Give back the data below word for word. Any image in it should be left out.

———

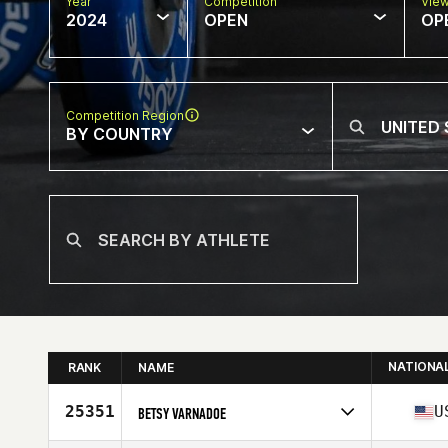
Year
Competition
Vie
2024
OPEN
OP
Competition Region
BY COUNTRY
NATIONA
RANK
NAME
25351
U
BETSY VARNADOE
Competes in
North America East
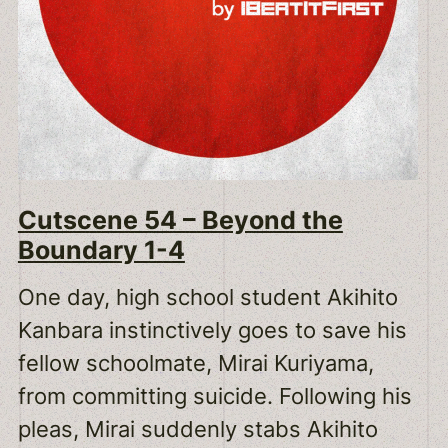
Cutscene 54 – Beyond the
Boundary 1-4
One day, high school student Akihito
Kanbara instinctively goes to save his
fellow schoolmate, Mirai Kuriyama,
from committing suicide. Following his
pleas, Mirai suddenly stabs Akihito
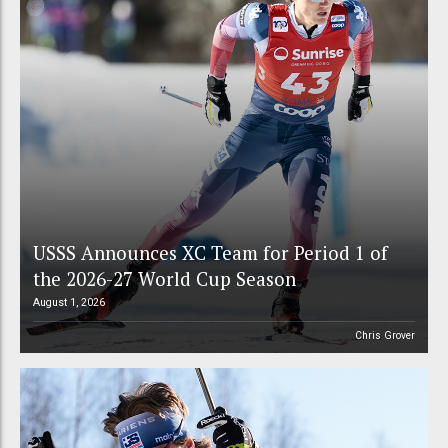
USSS Announces XC Team for Period 1 of
the 2026-27 World Cup Season
August 1, 2026
Chris Grover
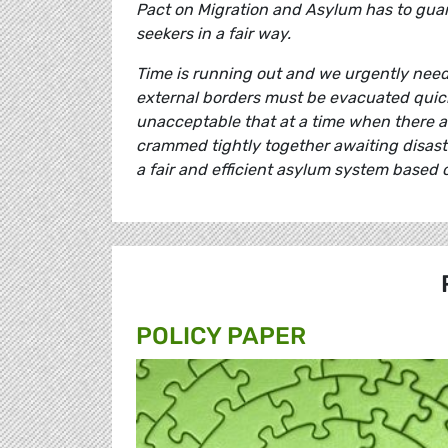
Pact on Migration and Asylum has to guar
seekers in a fair way.
Time is running out and we urgently need 
external borders must be evacuated quickly
unacceptable that at a time when there a
crammed tightly together awaiting disas
a fair and efficient asylum system based o
POLICY PAPER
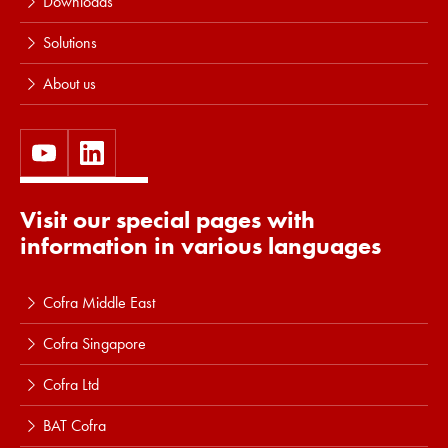
Downloads
Solutions
About us
Visit our special pages with
information in various languages
Cofra Middle East
Cofra Singapore
Cofra Ltd
BAT Cofra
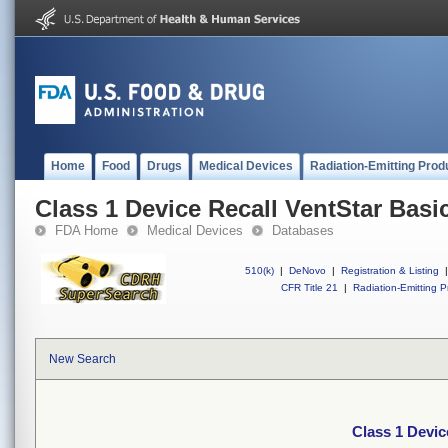
Home
Food
Drugs
Medical Devices
Radiation-Emitting Prod
Class 1 Device Recall VentStar Basi
FDA Home
Medical Devices
Databases
510(k)
|
DeNovo
|
Registration & Listing
|
CFR Title 21
|
Radiation-Emitting P
New Search
Class 1 Devic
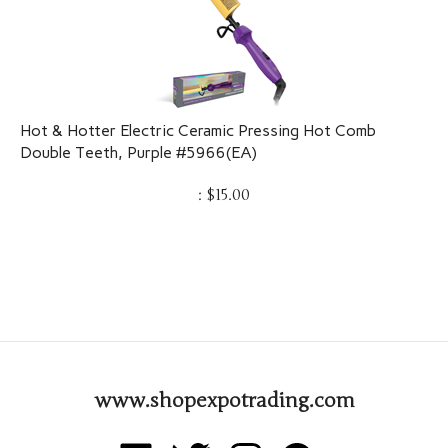
Hot & Hotter Electric Ceramic Pressing Hot Comb
Double Teeth, Purple #5966(EA)
:
$
15.00
www.shopexpotrading.com
Like
Follow
Follow
Pin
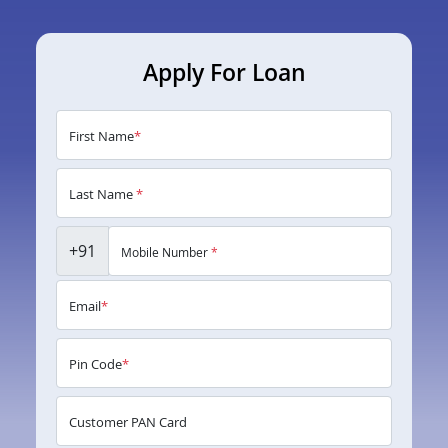
Apply For Loan
First Name
*
Last Name
*
+91
Mobile Number
*
Email
*
Pin Code
*
Customer PAN Card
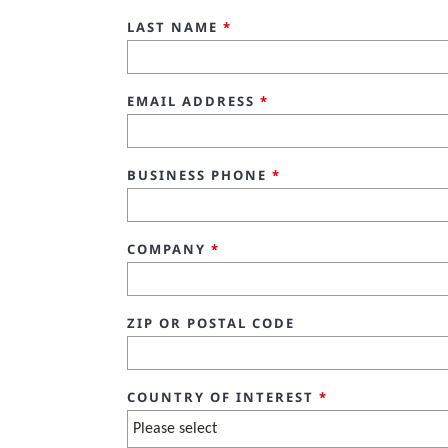
LAST NAME
*
EMAIL ADDRESS
*
BUSINESS PHONE
*
COMPANY
*
ZIP OR POSTAL CODE
COUNTRY OF INTEREST
*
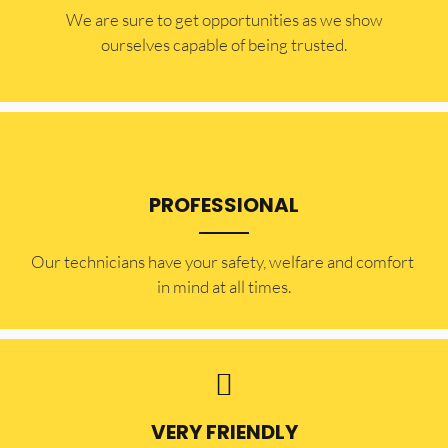
​​We are sure to get opportunities as we show
ourselves capable of being trusted.
PROFESSIONAL
Our technicians have your safety, welfare and comfort ​
in mind at all times.
VERY FRIENDLY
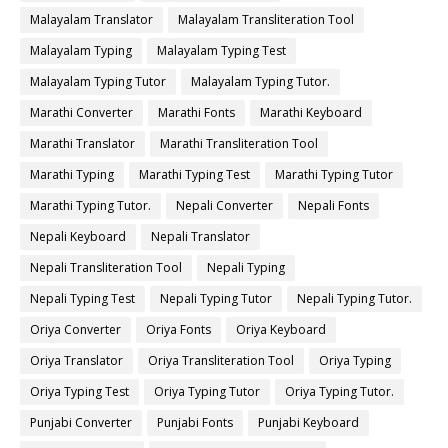
Malayalam Translator
Malayalam Transliteration Tool
Malayalam Typing
Malayalam Typing Test
Malayalam Typing Tutor
Malayalam Typing Tutor.
Marathi Converter
Marathi Fonts
Marathi Keyboard
Marathi Translator
Marathi Transliteration Tool
Marathi Typing
Marathi Typing Test
Marathi Typing Tutor
Marathi Typing Tutor.
Nepali Converter
Nepali Fonts
Nepali Keyboard
Nepali Translator
Nepali Transliteration Tool
Nepali Typing
Nepali Typing Test
Nepali Typing Tutor
Nepali Typing Tutor.
Oriya Converter
Oriya Fonts
Oriya Keyboard
Oriya Translator
Oriya Transliteration Tool
Oriya Typing
Oriya Typing Test
Oriya Typing Tutor
Oriya Typing Tutor.
Punjabi Converter
Punjabi Fonts
Punjabi Keyboard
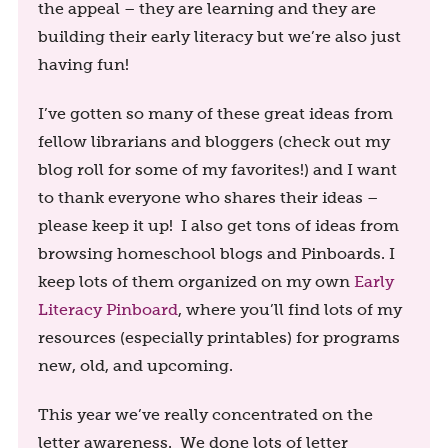
the appeal – they are learning and they are
building their early literacy but we’re also just
having fun!
I’ve gotten so many of these great ideas from
fellow librarians and bloggers (check out my
blog roll for some of my favorites!) and I want
to thank everyone who shares their ideas –
please keep it up! I also get tons of ideas from
browsing homeschool blogs and Pinboards. I
keep lots of them organized on my own
Early
Literacy Pinboard
, where you’ll find lots of my
resources (especially printables) for programs
new, old, and upcoming.
This year we’ve really concentrated on the
letter awareness. We done lots of letter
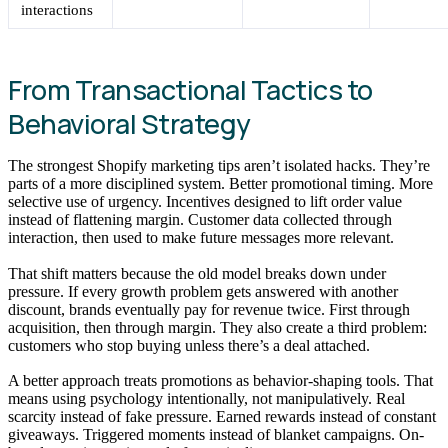
interactions
From Transactional Tactics to
Behavioral Strategy
The strongest Shopify marketing tips aren’t isolated hacks. They’re
parts of a more disciplined system. Better promotional timing. More
selective use of urgency. Incentives designed to lift order value
instead of flattening margin. Customer data collected through
interaction, then used to make future messages more relevant.
That shift matters because the old model breaks down under
pressure. If every growth problem gets answered with another
discount, brands eventually pay for revenue twice. First through
acquisition, then through margin. They also create a third problem:
customers who stop buying unless there’s a deal attached.
A better approach treats promotions as behavior-shaping tools. That
means using psychology intentionally, not manipulatively. Real
scarcity instead of fake pressure. Earned rewards instead of constant
giveaways. Triggered moments instead of blanket campaigns. On-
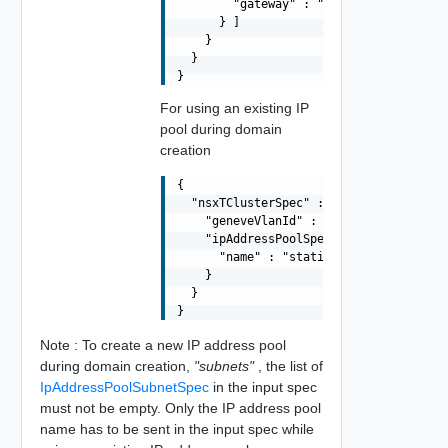
        "gateway" : "10.0.11.250"

      } ]

    }

  }

For using an existing IP
pool during domain
creation
{

  "nsxTClusterSpec" : {

    "geneveVlanId" : 2,

    "ipAddressPoolSpec" : {

      "name" : "static-ip-pool-01"

    }

  }

Note : To create a new IP address pool
during domain creation,
"subnets"
, the list of
IpAddressPoolSubnetSpec
in the input spec
must not be empty. Only the IP address pool
name has to be sent in the input spec while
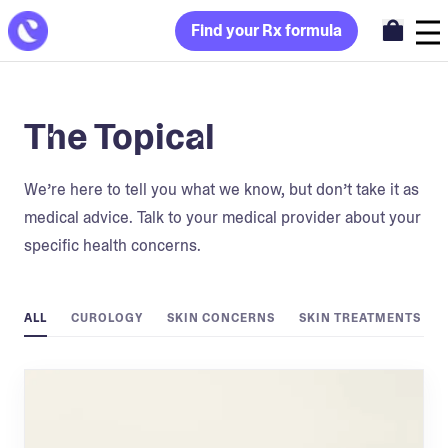
Find your Rx formula
The Topical
We’re here to tell you what we know, but don’t take it as
medical advice. Talk to your medical provider about your
specific health concerns.
ALL
CUROLOGY
SKIN CONCERNS
SKIN TREATMENTS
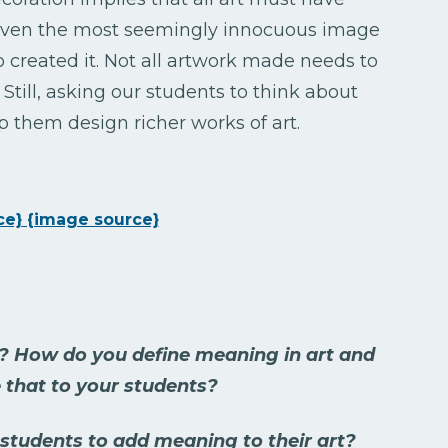
. Even the most seemingly innocuous image
created it. Not all artwork made needs to
Still, asking our students to think about
 them design richer works of art.
ce}
{image source}
? How do you define meaning in art and
 that to your students?
tudents to add meaning to their art?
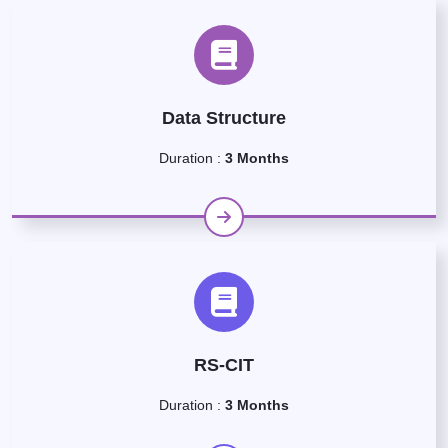
Data Structure
Duration :
3 Months
RS-CIT
Duration :
3 Months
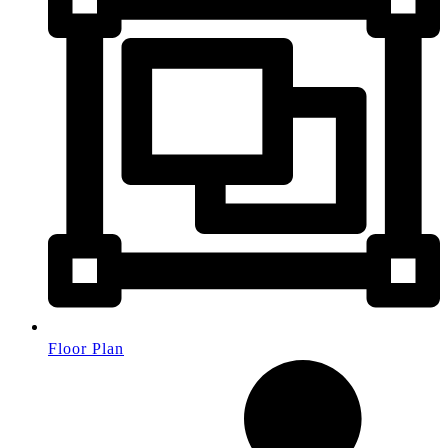
Floor Plan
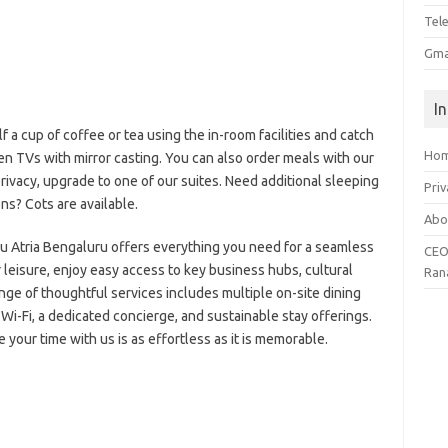
Tel
Gma
I
a cup of coffee or tea using the in-room facilities and catch
Ho
en TVs with mirror casting. You can also order meals with our
rivacy, upgrade to one of our suites. Need additional sleeping
Priv
ns? Cots are available.
Abo
Blu Atria Bengaluru offers everything you need for a seamless
CEO
r leisure, enjoy easy access to key business hubs, cultural
Ran
nge of thoughtful services includes multiple on-site dining
Wi-Fi, a dedicated concierge, and sustainable stay offerings.
your time with us is as effortless as it is memorable.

———

= SOLUTION =
Year
Competition
Vie
2024
OPEN
OP
Competition Region
BY COUNTRY
NATIONA
RANK
NAME
25351
U
BETSY VARNADOE
Competes in
North America East
Cutscene 54 – Beyond the
Boundary 1-4
One day, high school student Akihito
Kanbara instinctively goes to save his
fellow schoolmate, Mirai Kuriyama,
from committing suicide. Following his
pleas, Mirai suddenly stabs Akihito
USSS Announces XC Team for Period 1 of
the 2026-27 World Cup Season
August 1, 2026
Chris Grover
Pact on Migration and Asylum has to guar
seekers in a fair way.
Time is running out and we urgently need 
external borders must be evacuated quickly
unacceptable that at a time when there a
crammed tightly together awaiting disas
a fair and efficient asylum system based o
POLICY PAPER
Downloads
Solutions
About us
Visit our special pages with
information in various languages
Cofra Middle East
Cofra Singapore
Cofra Ltd
BAT Cofra
Home
Food
Drugs
Medical Devices
Radiation-Emitting Prod
Class 1 Device Recall VentStar Basi
FDA Home
Medical Devices
Databases
510(k)
|
DeNovo
|
Registration & Listing
|
CFR Title 21
|
Radiation-Emitting P
New Search
Class 1 Devic
Hot & Hotter Electric Ceramic Pressing Hot Comb
Double Teeth, Purple #5966(EA)
:
$
15.00
www.shopexpotrading.com
Like
Follow
Follow
Pin
Apply For Loan
First Name
*
Last Name
*
+91
Mobile Number
*
Email
*
Pin Code
*
Customer PAN Card
LAST NAME
*
EMAIL ADDRESS
*
BUSINESS PHONE
*
COMPANY
*
ZIP OR POSTAL CODE
COUNTRY OF INTEREST
*
​​We are sure to get opportunities as we show
ourselves capable of being trusted.
PROFESSIONAL
Our technicians have your safety, welfare and comfort ​
in mind at all times.
VERY FRIENDLY
Malayalam Translator
Malayalam Transliteration Tool
Malayalam Typing
Malayalam Typing Test
Malayalam Typing Tutor
Malayalam Typing Tutor.
Marathi Converter
Marathi Fonts
Marathi Keyboard
Marathi Translator
Marathi Transliteration Tool
Marathi Typing
Marathi Typing Test
Marathi Typing Tutor
Marathi Typing Tutor.
Nepali Converter
Nepali Fonts
Nepali Keyboard
Nepali Translator
Nepali Transliteration Tool
Nepali Typing
Nepali Typing Test
Nepali Typing Tutor
Nepali Typing Tutor.
Oriya Converter
Oriya Fonts
Oriya Keyboard
Oriya Translator
Oriya Transliteration Tool
Oriya Typing
Oriya Typing Test
Oriya Typing Tutor
Oriya Typing Tutor.
Punjabi Converter
Punjabi Fonts
Punjabi Keyboard
the appeal – they are learning and they are
building their early literacy but we’re also just
having fun!
I’ve gotten so many of these great ideas from
fellow librarians and bloggers (check out my
blog roll for some of my favorites!) and I want
to thank everyone who shares their ideas –
please keep it up! I also get tons of ideas from
browsing homeschool blogs and Pinboards. I
keep lots of them organized on my own
Early
Literacy Pinboard
, where you’ll find lots of my
resources (especially printables) for programs
new, old, and upcoming.
This year we’ve really concentrated on the
letter awareness. We done lots of letter
interactions
From Transactional Tactics to
Behavioral Strategy
The strongest Shopify marketing tips aren’t isolated hacks. They’re
parts of a more disciplined system. Better promotional timing. More
selective use of urgency. Incentives designed to lift order value
instead of flattening margin. Customer data collected through
interaction, then used to make future messages more relevant.
That shift matters because the old model breaks down under
pressure. If every growth problem gets answered with another
discount, brands eventually pay for revenue twice. First through
acquisition, then through margin. They also create a third problem:
customers who stop buying unless there’s a deal attached.
A better approach treats promotions as behavior-shaping tools. That
means using psychology intentionally, not manipulatively. Real
scarcity instead of fake pressure. Earned rewards instead of constant
giveaways. Triggered moments instead of blanket campaigns. On-
        "gateway" : "10.0.11.250"

      } ]

    }

  }

For using an existing IP
pool during domain
creation
{

  "nsxTClusterSpec" : {

    "geneveVlanId" : 2,

    "ipAddressPoolSpec" : {

      "name" : "static-ip-pool-01"

    }

  }

Note : To create a new IP address pool
during domain creation,
"subnets"
, the list of
IpAddressPoolSubnetSpec
in the input spec
must not be empty. Only the IP address pool
name has to be sent in the input spec while
Find your Rx formula
The Topical
We’re here to tell you what we know, but don’t take it as
medical advice. Talk to your medical provider about your
specific health concerns.
ALL
CUROLOGY
SKIN CONCERNS
SKIN TREATMENTS
. Even the most seemingly innocuous image
created it. Not all artwork made needs to
Still, asking our students to think about
 them design richer works of art.
ce}
{image source}
? How do you define meaning in art and
 that to your students?
tudents to add meaning to their art?
Data Structure
Duration :
3 Months
RS-CIT
Duration :
3 Months
Floor Plan
Tel
Gma
I
a cup of coffee or tea using the in-room facilities and catch
Ho
en TVs with mirror casting. You can also order meals with our
rivacy, upgrade to one of our suites. Need additional sleeping
Priv
ns? Cots are available.
Abo
Blu Atria Bengaluru offers everything you need for a seamless
CEO
r leisure, enjoy easy access to key business hubs, cultural
Ran
nge of thoughtful services includes multiple on-site dining
Wi-Fi, a dedicated concierge, and sustainable stay offerings.
your time with us is as effortless as it is memorable.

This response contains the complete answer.